Trade unions: making direct offers to employees and bypassing collective bargaining not unlawful
An employer who bypassed the recognised trade union and offered employees a package of revised terms had not offered the employees unlawful inducements to end collective bargaining. An inducement will only be unlawful if the employer’s sole or main purpose in offering it is to end collective bargaining in relation to one or more of the workers’ terms.This has to be on a permanent basis (Kostal UK Ltd v Dunkley and others).
Where an employer recognises a trade union for collective bargaining, the employer agrees workers’ terms and conditions collectively with the trade union. It is unlawful for an employer to offer workers inducements for them to give up collective bargaining of their terms (for all or any of their terms).
Compensation for breach is currently fixed at £4,193 for each unlawful inducement.
Employer seeks to negotiate revised terms
Kostal UK Ltd recognises Unite as its trade union for collective bargaining purposes. Kostal negotiated revised employment terms with Unite that included pay increases and a Christmas bonus. Unite’s members rejected the changes in a ballot.
Kostal wrote directly to all its employees offering them the same package. It also posted a notice stating that if they did not agree the new terms, they would forfeit the Christmas bonus. It then wrote again to its employees telling them it might terminate their contracts if they could not reach agreement.
Employees claim Kostal offered them unlawful inducements
The employees claimed each letter was an unlawful inducement. They argued the sole or main purpose of the letters was to end collective bargaining. The Tribunal agreed. It awarded £3,800 compensation for each unlawful inducement to each Claimant. With 55 Claimants, this totalled £418,000. Kostal appealed to the Employment Appeal Tribunal.
The Employment Appeal Tribunal agreed with the tribunal. It considered that an inducement is unlawful if it results in one employment term being agreed directly with the employee rather than by collective agreement. It was irrelevant that this was a one-off and that the employees were not giving up collective bargaining permanently. Kostal appealed to the Court of Appeal.
Court of Appeal rules inducements not unlawful
The Court of Appeal overturned the tribunal and EAT rulings. It ruled that an inducement would only be unlawful if the employer’s sole or main purpose in offering it is to put a permanent stop to collective bargaining of one or more terms.
It noted the tribunal considered Kostal was not motivated by hostility to the trade union.

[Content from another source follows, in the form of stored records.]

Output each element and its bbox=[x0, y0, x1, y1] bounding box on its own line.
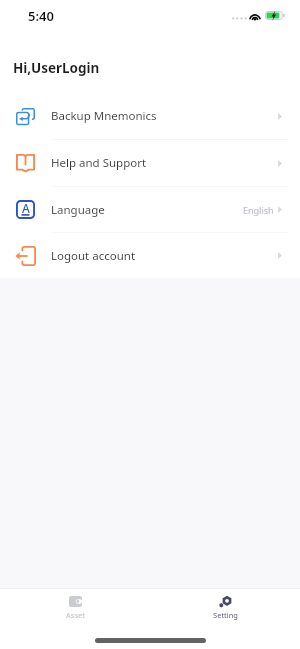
staticText: English bbox=[243, 204, 274, 216]
staticText: Help and Support bbox=[51, 155, 147, 171]
staticText: 5:40 bbox=[28, 7, 54, 25]
button[interactable]: Logout account bbox=[0, 233, 300, 278]
staticText: Language bbox=[51, 202, 105, 218]
staticText: A bbox=[22, 200, 30, 216]
button[interactable]: Asset bbox=[0, 589, 150, 631]
staticText: Backup Mnemonics bbox=[51, 108, 157, 124]
button[interactable]: Backup Mnemonics bbox=[0, 93, 300, 139]
button[interactable]: Language bbox=[0, 187, 300, 232]
staticText: Setting bbox=[213, 610, 238, 620]
button[interactable]: Help and Support bbox=[0, 140, 300, 186]
staticText: Logout account bbox=[51, 248, 136, 264]
button[interactable]: Setting bbox=[150, 589, 300, 631]
staticText: Asset bbox=[66, 610, 85, 620]
staticText: Hi,UserLogin bbox=[13, 59, 100, 77]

It made the offers to the whole workforce (whether Unite members or not) and Unite would continue to represent all employees under the collective agreement (whether Unite members or not and whether they accepted Kostal’s offer or not). The purpose of the offers was to circumvent the collective bargaining process but that was not the same thing as giving up collective bargaining.
Employers will welcome this decision. As the Court of Appeal noted, the Employment Appeal Tribunal’s decision gave recognised unions a veto over even the smallest changes to employment terms. This was not Parliament’s intention.
As employers with large workforces face particularly high financial penalties for breaches (and with no provision for reduced compensation), this judgment’s clarity is welcome.